> _PROBLEM STATEMENT_
Nothing outside the range is wanted. Repeat exactly the lines below from the one with "ACM project-English" through the one with "Frukt & Bär".

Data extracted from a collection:
========================

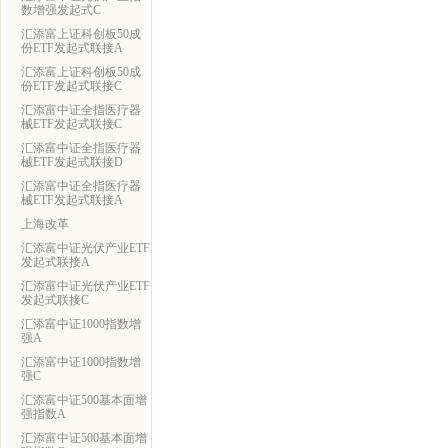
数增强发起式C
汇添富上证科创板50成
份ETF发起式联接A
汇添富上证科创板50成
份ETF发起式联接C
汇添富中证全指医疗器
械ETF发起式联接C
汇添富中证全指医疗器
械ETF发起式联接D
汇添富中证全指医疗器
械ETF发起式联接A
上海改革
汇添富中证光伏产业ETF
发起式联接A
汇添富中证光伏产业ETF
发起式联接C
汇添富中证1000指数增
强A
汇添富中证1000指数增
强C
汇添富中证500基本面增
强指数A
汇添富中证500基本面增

========================

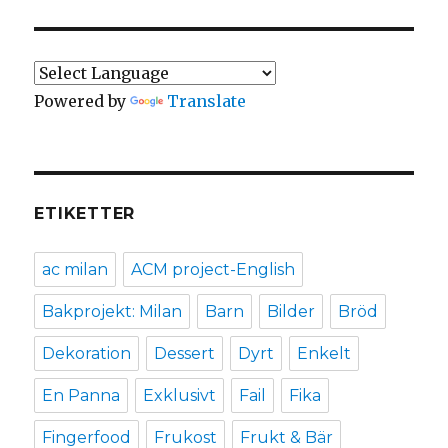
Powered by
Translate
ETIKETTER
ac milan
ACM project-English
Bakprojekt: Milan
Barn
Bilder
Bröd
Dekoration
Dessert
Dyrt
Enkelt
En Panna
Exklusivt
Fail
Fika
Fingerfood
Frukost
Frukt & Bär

========================

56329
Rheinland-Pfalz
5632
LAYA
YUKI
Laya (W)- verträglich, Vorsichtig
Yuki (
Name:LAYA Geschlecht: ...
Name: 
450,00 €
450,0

========================

> _RESULT OF THE TASK_
ACM project-English
Bakprojekt: Milan
Barn
Bilder
Bröd
Dekoration
Dessert
Dyrt
Enkelt
En Panna
Exklusivt
Fail
Fika
Fingerfood
Frukost
Frukt & Bär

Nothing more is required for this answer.